((

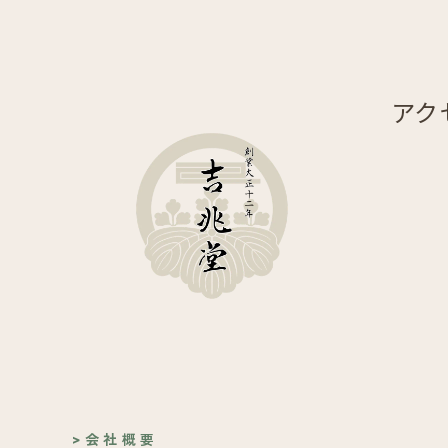
アク
> 会 社 概 要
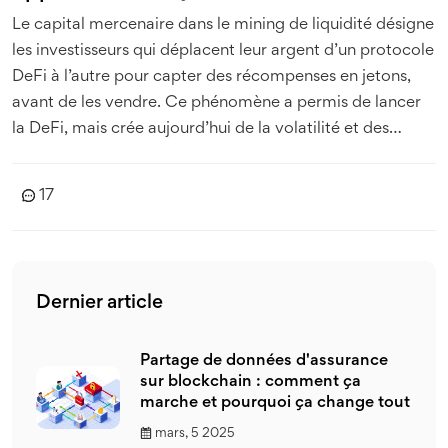
Le capital mercenaire dans le mining de liquidité désigne
les investisseurs qui déplacent leur argent d’un protocole
DeFi à l’autre pour capter des récompenses en jetons,
avant de les vendre. Ce phénomène a permis de lancer
la DeFi, mais crée aujourd’hui de la volatilité et des
pertes massives.
17
Dernier article
Partage de données d'assurance
sur blockchain : comment ça
marche et pourquoi ça change tout
mars, 5 2025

))

> _HOW TO COMPLETE THIS TASK_
Only the records, copied exactly and free of pictures, belong in the answer.

> _OUTPUT_
アク
> 会 社 概 要
Le capital mercenaire dans le mining de liquidité désigne
les investisseurs qui déplacent leur argent d’un protocole
DeFi à l’autre pour capter des récompenses en jetons,
avant de les vendre. Ce phénomène a permis de lancer
la DeFi, mais crée aujourd’hui de la volatilité et des
pertes massives.
17
Dernier article
Partage de données d'assurance
sur blockchain : comment ça
marche et pourquoi ça change tout
mars, 5 2025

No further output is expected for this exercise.